Levanta-te, une teu canto a nosso cantar!
Levanta-te, chega pra cá e vem para o meio!
Levanta-te, Vem companheiro à vida brindar!
João Batista mandou perguntar: "És tu aquele que Deus enviou?”
Contem a João o que estão a olhar: Os cegos veem, escutam os surdos,
Os coxos andam e falam os mudos boas notícias a anunciar!
Se o teu olhar, mais além enxergar,
se o teu ouvido escutar as entranhas,
se a tua mão a do manco apertar,
dos excluídos se atendes o anseio,
e o solitário, se o trazes pro meio,
um novo tempo vais inaugurar!
Lembrei-me da música acima após ler o texto de Rumi, um místico Persa do Século XIII. Mas, antes de prosseguir com meu texto, cito também seu poema: “Aonde leva essa Dança”.
Vem, vem, seja você quem for,
não importa se você é um infiel, um idólatra,
ou um adorador do fogo;
Vem, nossa irmandade não é um lugar de desespero;
Vem, mesmo tendo violado seu juramento cem vezes,
vem assim mesmo.
Vem,
lhe direi em segredo
aonde leva esta dança.
Vê como as partículas do ar
e os grãos de areia do deserto
giram desnorteados.
Cada átomo,
feliz ou miserável,
gira apaixonado
em torno do sol.
Ninguém fala para si mesmo em voz alta.
Já que todos somos um,
falemos deste outro modo.
Os pés e as mãos conhecem o desejo da alma.
Fechemos então a boca e conversemos através da alma.
Só a alma conhece o destino de tudo, passo a passo.
Vem, se lhe interessa, posso mostrar.
A dança é sinal de alegria. Mas, é também uma forma de rezar com o corpo inteiro. Que o digam os meus irmãos do congado! Eles dançam três dias seguidos por devoção aos santos padroeiros. A Bíblia não esconde que o Rei Davi, diante da arca de Deus, “rodopiava com todas as suas forças” – 2 Sm 6,14.
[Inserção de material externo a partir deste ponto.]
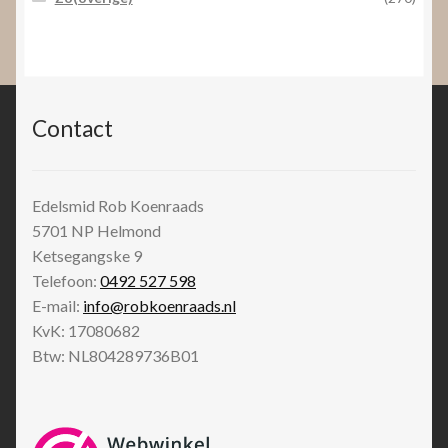
Contact
Edelsmid Rob Koenraads
5701 NP
Helmond
Ketsegangske 9
Telefoon:
0492 527 598
E-mail:
info@robkoenraads.nl
KvK: 17080682
Btw: NL804289736B01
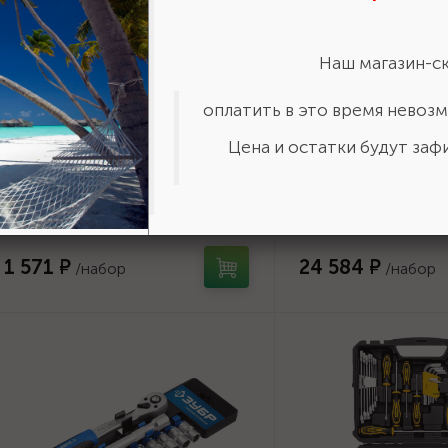
Наш магазин-ск
оплатить в это время невозм
Артикул:
27645-H12_z01
Артикул:
27889-H142
Цена и остатки будут зафи
ЗУБР ТМ-12 набор торцовых
KRAFTOOL EXTREM-
головок 12 предм. Серия
предм., (1/2"+3/8"+1/
Профессионал. {27645-
универсальный наб
H12_z01}
инструмента {2788
1 571 ₽
24 584 ₽
/набор
/набор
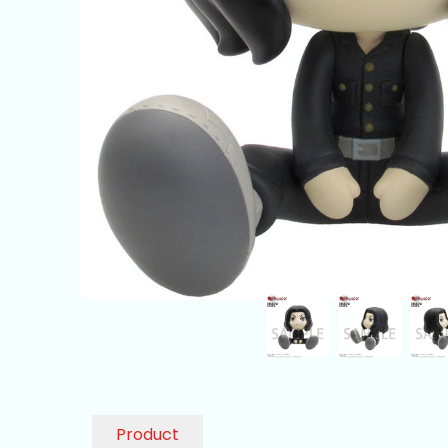
Product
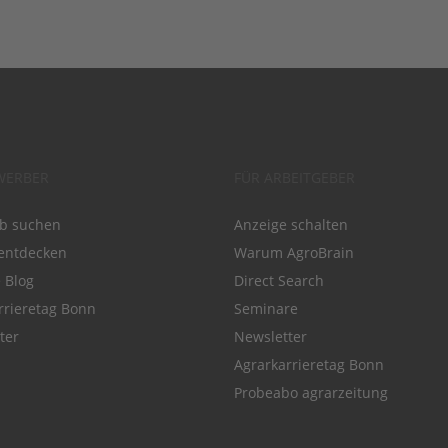
WERBER
FÜR ARBEITGEBER
ob suchen
Anzeige schalten
entdecken
Warum AgroBrain
e Blog
Direct Search
rrieretag Bonn
Seminare
ter
Newsletter
Agrarkarrieretag Bonn
Probeabo agrarzeitung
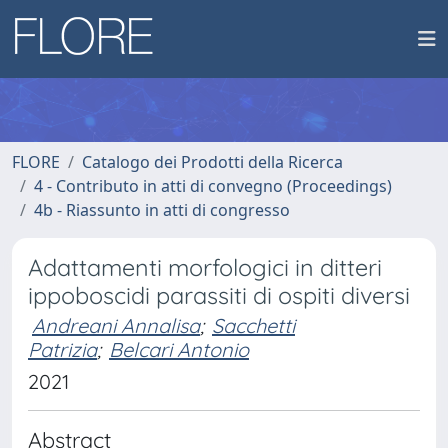
FLORE
Catalogo dei Prodotti della Ricerca
4 - Contributo in atti di convegno (Proceedings)
4b - Riassunto in atti di congresso
Adattamenti morfologici in ditteri
ippoboscidi parassiti di ospiti diversi
Andreani Annalisa
;
Sacchetti
Patrizia
;
Belcari Antonio
2021
Abstract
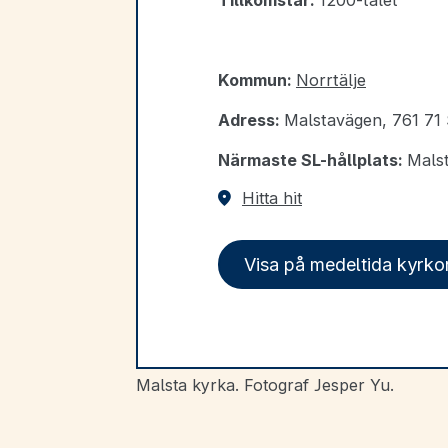
Kommun:
Norrtälje
Adress:
Malstavägen, 761 71
Närmaste SL-hållplats:
Mals
Hitta hit
Visa på medeltida kyrko
Malsta kyrka. Fotograf Jesper Yu.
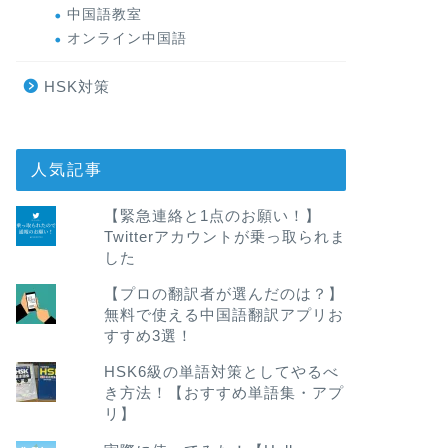
中国語教室
オンライン中国語
HSK対策
人気記事
【緊急連絡と1点のお願い！】
Twitterアカウントが乗っ取られま
した
【プロの翻訳者が選んだのは？】
無料で使える中国語翻訳アプリお
すすめ3選！
HSK6級の単語対策としてやるべ
き方法！【おすすめ単語集・アプ
リ】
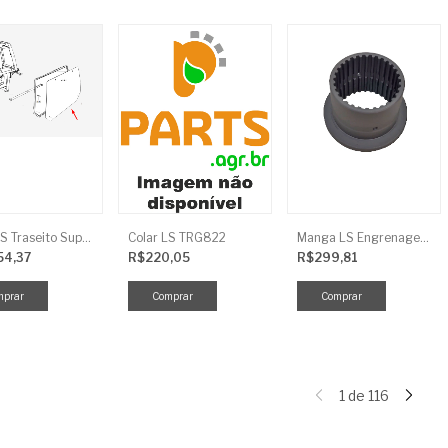
Vidro LS Traseito Superior TR
Colar LS TRG822
Manga LS Engrenagem TRG281
54,37
R$220,05
R$299,81
1
de
116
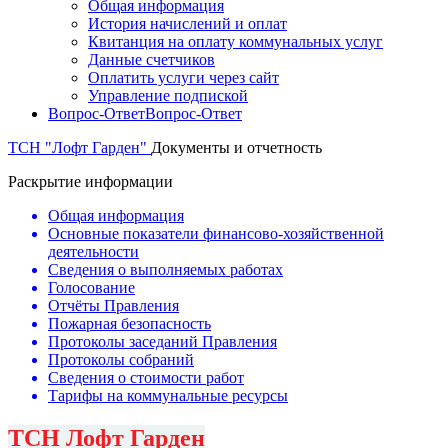
Общая информация
История начислений и оплат
Квитанция на оплату коммунальных услуг
Данные счетчиков
Оплатить услуги через сайт
Управление подпиской
Вопрос-Ответ
Вопрос-Ответ
ТСН "Лофт Гарден"
Документы и отчетность
Раскрытие информации
Общая информация
Основные показатели финансово-хозяйственной
деятельности
Сведения о выполняемых работах
Голосование
Отчёты Правления
Пожарная безопасность
Протоколы заседаний Правления
Протоколы собраний
Сведения о стоимости работ
Тарифы на коммунальные ресурсы
ТСН Лофт Гарден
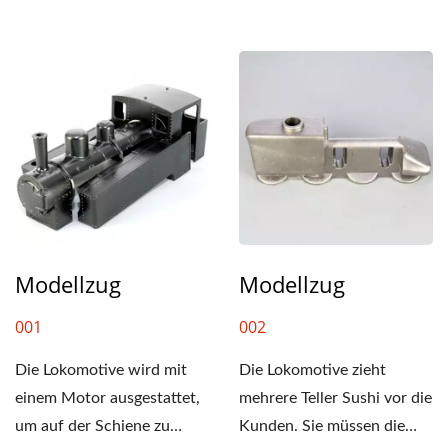
Modellzug
Modellzug
001
002
Die Lokomotive wird mit
Die Lokomotive zieht
einem Motor ausgestattet,
mehrere Teller Sushi vor die
um auf der Schiene zu
Kunden. Sie müssen die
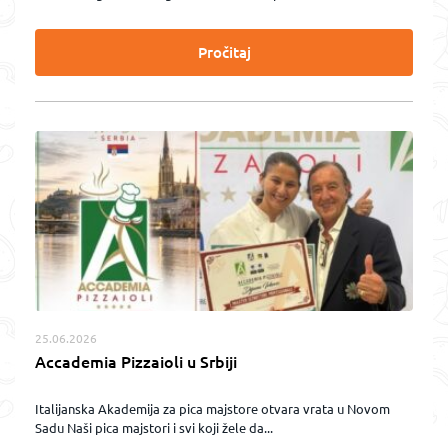
Pročitaj
25.06.2026
Accademia Pizzaioli u Srbiji
Italijanska Akademija za pica majstore otvara vrata u Novom
Sadu Naši pica majstori i svi koji žele da...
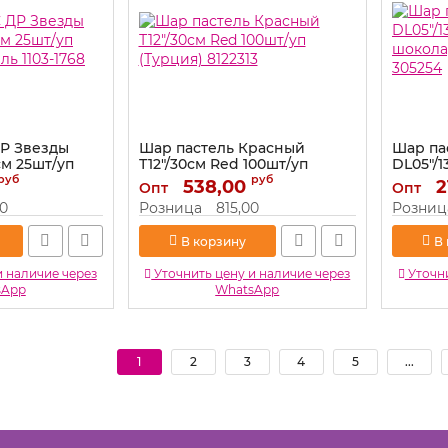
ДР Звезды
Шар пастель Красный
Шар па
см 25шт/уп
Т12"/30см Red 100шт/уп
DL05"/1
ль 1103-1768
(Турция) 8122313
шокола
руб
руб
538,00
2
Опт
Опт
305254
Артикул:
8122313
00
Розница
815,00
Розниц
Артикул:
В корзину
В
и наличие через
Уточнить цену и наличие через
Уточни
sApp
WhatsApp
1
2
3
4
5
...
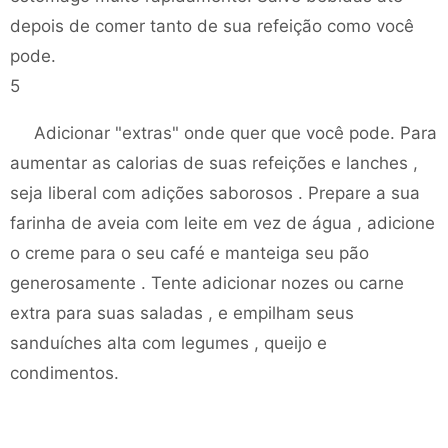
depois de comer tanto de sua refeição como você
pode.
5
Adicionar "extras" onde quer que você pode. Para
aumentar as calorias de suas refeições e lanches ,
seja liberal com adições saborosos . Prepare a sua
farinha de aveia com leite em vez de água , adicione
o creme para o seu café e manteiga seu pão
generosamente . Tente adicionar nozes ou carne
extra para suas saladas , e empilham seus
sanduíches alta com legumes , queijo e
condimentos.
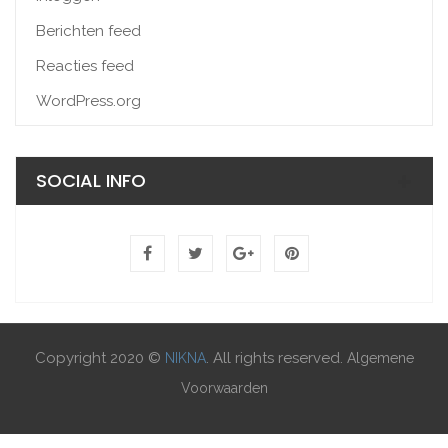
Berichten feed
Reacties feed
WordPress.org
SOCIAL INFO
Copyright 2020 ©
. All rights reserved.
NIKNA
Algemene
Voorwaarden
Rumi desenvolveu o “sama”(4), uma dança extática em que os dervixes giram em torno de si e ao mesmo tempo de um eixo projetado do centro, imitando os movimentos de rotação e translação dos planetas em torno do sol (1). O Giro Sufi está associado à ligação da terra com o céu, da matéria com o espírito, ao contato com o divino. Através do giro o corpo pode entrar em contato com o que contém de mais profundo, aumentando a consciência de si mesmo e daquilo que o rodeia (2). A dança mística leva o homem, portanto, a um estado de profunda união com Deus. Parece um jeito de dissolver o próprio ego para se tornar uma unidade com o transcendente. O místico sente uma unidade em todas as coisas. Há apenas uma consciência, ou um Deus que permeia tudo (3). Dizem que Rumi era tão “embriagado” do sagrado que certo dia, ao caminhar pelas ruas de Konya (atual cidade da Turquia), quando ao ouvir o som dos martelos das oficinas dos ourives, entrou em êxtase e pôs-se a dançar em plena rua em frente à loja de Salah ud- Din Zarkub, seu velho amigo (5). Talvez, algo parecido acontecia também com Santa Tereza de Ávila que conseguia “ver Deus entre suas panelas”...(6). Na verdade, Deus não precisa de um lugar especial para Se nos revelar. Às vezes, escolhe os lugares mais inusitados para isso, como no caso de Zaqueu que estava no alto de um sicômoro ou a Samaritana que buscava água no poço...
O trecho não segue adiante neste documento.